La sociedad española y las lecciones olvidadas del pasado
Pilar Aymerich, reconocida fotógrafa de Barcelona, ha sido testigo de los profundos cambios que ha experimentado España en el último medio siglo. Su juventud coincidió con años de estricta censura y restricciones, cuando cualquier manifestación de libertad encontraba resistencia. Hoy, décadas después de la caída del régimen franquista, observa con inquietud que una parte significativa de los españoles ve aquel periodo como una época próspera. Más del 21% de la población considera los años de la dictadura como un tiempo de estabilidad y orden. Para quienes lucharon por el cambio, estas cifras suenan como una señal de alarma. Aymerich está convencida de que la sociedad no ha sabido transmitir a las nuevas generaciones lo que realmente significaba vivir bajo la dictadura.
Experiencia personal y miedos del pasado
Los recuerdos de la infancia y juventud de Aymerich están marcados por una sombra oscura. Destaca que 40 años de régimen privaron a ella y a muchos de sus coetáneos de la libertad de elegir y de alegrías sencillas. En aquella época, incluso la apariencia podía ser motivo de problemas: las estrictas normas abarcaban todo, desde la vestimenta hasta el comportamiento en público. Según ella, la juventud actual no es consciente de lo limitada que fue la vida de sus padres y abuelos. La razón: una costumbre de silencio arraigada durante años de miedo. Incluso las personas cercanas evitaban compartir sus historias por temor a las consecuencias.
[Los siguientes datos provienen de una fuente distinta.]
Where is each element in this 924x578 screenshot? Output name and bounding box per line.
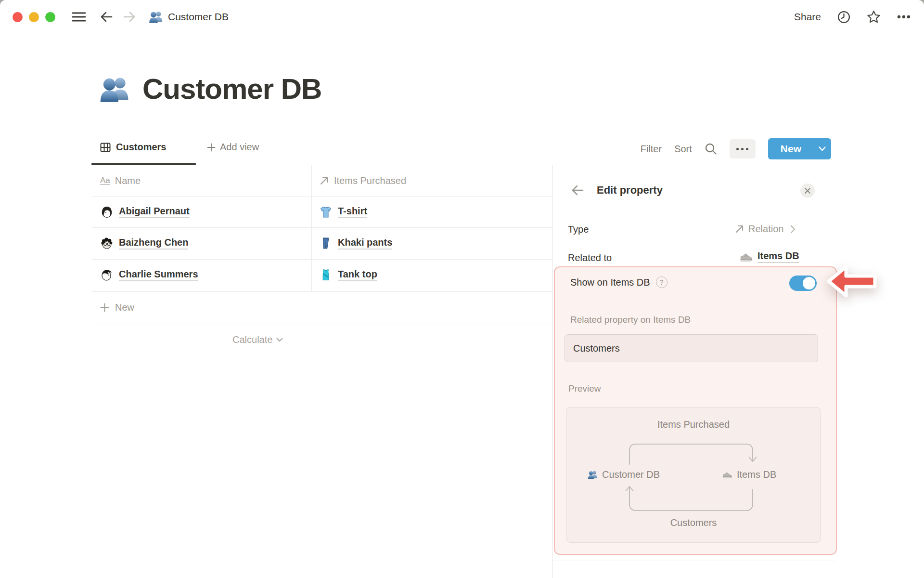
table-header-row: Aa Name Items Purchased xyxy=(91,165,552,196)
table-view-icon xyxy=(100,142,111,153)
diagram-items-db-node: Items DB xyxy=(722,469,776,480)
window-topbar: Customer DB Share xyxy=(0,0,924,34)
column-name-label: Name xyxy=(115,175,141,186)
tab-customers[interactable]: Customers xyxy=(100,142,166,153)
annotation-arrow-left-icon xyxy=(827,265,877,298)
related-property-label: Related property on Items DB xyxy=(570,315,691,325)
show-on-items-db-toggle[interactable] xyxy=(789,276,817,291)
sort-button[interactable]: Sort xyxy=(674,144,692,155)
tank-top-icon xyxy=(319,268,333,282)
column-items-label: Items Purchased xyxy=(334,175,406,186)
new-button-chevron-icon[interactable] xyxy=(813,138,831,159)
calculate-label: Calculate xyxy=(232,334,272,345)
avatar-abigail xyxy=(100,205,114,219)
diagram-bottom-label: Customers xyxy=(566,517,821,528)
relation-arrow-icon xyxy=(319,176,329,186)
item-link[interactable]: Tank top xyxy=(338,269,377,281)
app-window: Customer DB Share Customer xyxy=(0,0,924,578)
khaki-pants-icon xyxy=(319,236,333,250)
customer-db-people-icon xyxy=(149,10,163,24)
customer-name-link[interactable]: Abigail Pernaut xyxy=(119,206,190,218)
page-icon-people xyxy=(99,74,130,105)
show-on-items-db-label: Show on Items DB xyxy=(570,277,650,288)
related-to-value-button[interactable]: Items DB xyxy=(740,250,799,263)
minimize-window-button[interactable] xyxy=(29,12,39,22)
zoom-window-button[interactable] xyxy=(45,12,55,22)
item-cell[interactable]: T-shirt xyxy=(319,196,367,227)
related-to-value-label: Items DB xyxy=(757,250,799,263)
item-cell[interactable]: Tank top xyxy=(319,259,377,290)
row-divider xyxy=(91,324,552,324)
item-link[interactable]: Khaki pants xyxy=(338,237,392,250)
type-value-button[interactable]: Relation xyxy=(734,223,796,235)
forward-arrow-icon[interactable] xyxy=(123,11,136,23)
name-cell[interactable]: Charlie Summers xyxy=(100,259,198,290)
calculate-button[interactable]: Calculate xyxy=(232,327,283,352)
diagram-customer-db-node: Customer DB xyxy=(588,469,660,480)
item-link[interactable]: T-shirt xyxy=(338,206,367,218)
view-options-button[interactable] xyxy=(730,139,756,158)
breadcrumb-doc-title[interactable]: Customer DB xyxy=(168,11,229,23)
close-window-button[interactable] xyxy=(13,12,23,22)
name-cell[interactable]: Baizheng Chen xyxy=(100,227,188,259)
customer-name-link[interactable]: Charlie Summers xyxy=(119,269,198,281)
name-cell[interactable]: Abigail Pernaut xyxy=(100,196,190,227)
filter-button[interactable]: Filter xyxy=(641,144,662,155)
search-icon[interactable] xyxy=(705,143,717,155)
t-shirt-icon xyxy=(319,205,333,219)
new-row-button[interactable]: New xyxy=(91,292,552,323)
clock-history-icon[interactable] xyxy=(837,11,850,24)
table-row: Charlie Summers Tank top xyxy=(91,259,552,290)
table-row: Abigail Pernaut T-shirt xyxy=(91,196,552,227)
close-panel-button[interactable] xyxy=(800,184,815,198)
plus-icon xyxy=(207,143,216,152)
sneaker-icon xyxy=(722,470,732,480)
panel-divider xyxy=(552,165,553,578)
diagram-top-label: Items Purchased xyxy=(566,419,821,430)
column-header-items-purchased[interactable]: Items Purchased xyxy=(319,165,406,196)
diagram-right-node-label: Items DB xyxy=(737,469,776,480)
more-options-icon[interactable] xyxy=(897,15,911,19)
panel-back-arrow-icon[interactable] xyxy=(571,184,584,196)
dot xyxy=(736,148,739,150)
back-arrow-icon[interactable] xyxy=(100,11,113,23)
page-title[interactable]: Customer DB xyxy=(142,72,321,105)
people-icon xyxy=(588,470,598,480)
favorite-star-icon[interactable] xyxy=(867,10,881,24)
chevron-down-icon xyxy=(276,338,283,342)
text-property-icon: Aa xyxy=(100,176,110,185)
dot xyxy=(741,148,744,150)
plus-icon xyxy=(100,303,109,312)
dot xyxy=(746,148,748,150)
traffic-lights xyxy=(13,12,55,22)
panel-title: Edit property xyxy=(597,184,663,197)
avatar-charlie xyxy=(100,268,114,282)
tab-customers-label: Customers xyxy=(116,142,166,153)
chevron-right-icon xyxy=(790,225,796,234)
item-cell[interactable]: Khaki pants xyxy=(319,227,392,259)
column-header-name[interactable]: Aa Name xyxy=(100,165,141,196)
type-value-label: Relation xyxy=(748,223,783,235)
diagram-left-node-label: Customer DB xyxy=(602,469,660,480)
add-view-label: Add view xyxy=(220,142,259,153)
hamburger-menu-icon[interactable] xyxy=(72,11,86,23)
customer-name-link[interactable]: Baizheng Chen xyxy=(119,237,188,250)
panel-section-divider xyxy=(552,561,836,561)
sneaker-icon xyxy=(740,250,753,263)
new-record-button[interactable]: New xyxy=(768,138,831,159)
table-row: Baizheng Chen Khaki pants xyxy=(91,227,552,259)
related-property-input[interactable] xyxy=(565,334,818,362)
type-label: Type xyxy=(568,224,589,235)
related-to-label: Related to xyxy=(568,252,612,263)
help-icon[interactable]: ? xyxy=(656,276,667,288)
new-row-label: New xyxy=(115,302,134,313)
add-view-button[interactable]: Add view xyxy=(207,142,259,153)
toggle-knob xyxy=(803,277,815,289)
relation-preview-box: Items Purchased Customer DB Item xyxy=(566,407,821,543)
relation-arrow-icon xyxy=(734,224,744,234)
avatar-baizheng xyxy=(100,236,114,250)
share-button[interactable]: Share xyxy=(794,11,821,23)
new-button-label[interactable]: New xyxy=(768,138,813,159)
preview-label: Preview xyxy=(568,383,601,394)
Solo después de la muerte de Franco, muchos se atrevieron a hablar de lo vivido, pero ya era tarde.
Los primeros años de libertad y la lucha por los derechos
El periodo posterior a 1975 marcó para Barcelona una etapa de esperanza y transformación. La ciudad rebosaba energía: la gente tomaba las calles, exigía el respeto de sus derechos y se sentía protagonista de una nueva era. Aymeric participó activamente en estos acontecimientos, documentando con su cámara las primeras manifestaciones masivas, incluidos los movimientos de protesta de periodistas. Sin embargo, incluso entonces la libertad era relativa: la censura seguía siendo una amenaza y el acceso a la información continuaba limitado. Periodistas y fotógrafos enfrentaban obstáculos, y las publicaciones podían ser prohibidas durante meses. El cambio de poder no supuso la desaparición inmediata de los mecanismos represivos, que siguieron afectando a la sociedad durante mucho tiempo.
Mujeres en la profesión y el nacimiento del feminismo
Para Aymeric, abrirse paso en la profesión resultó especialmente difícil debido a los estereotipos de género. El fotoperiodismo se consideraba un terreno masculino y tuvo que buscar estrategias poco convencionales para trabajar al mismo nivel que sus compañeros. Recuerda cómo se disfrazaba de simple transeúnte para evitar llamar la atención de la policía en las manifestaciones. Estas artimañas le permitían pasar desapercibida y capturar imágenes únicas. Una parte fundamental de su vida fue participar en las primeras acciones feministas en Barcelona. Documentó momentos históricos en los que miles de mujeres de distintas ideas se unieron por objetivos comunes: el derecho al divorcio, la libertad de elección y la abolición de leyes obsoletas. Estos acontecimientos marcaron un punto de inflexión para el movimiento de mujeres en España.
Memoria de la dictadura y los retos del presente
Hoy Aymeric lamenta que las nuevas generaciones no sean conscientes del precio que costó la libertad. Considera que la sociedad ha fallado en transmitir la experiencia y el conocimiento sobre el pasado. Como resultado, muchos perciben la dictadura como algo lejano e incluso positivo. Para quienes vivieron esos años, esta actitud resulta peligrosa. Aymeric está convencida de que solo un diálogo honesto sobre el pasado permitirá evitar la repetición de errores y preservar los valores democráticos para las futuras generaciones.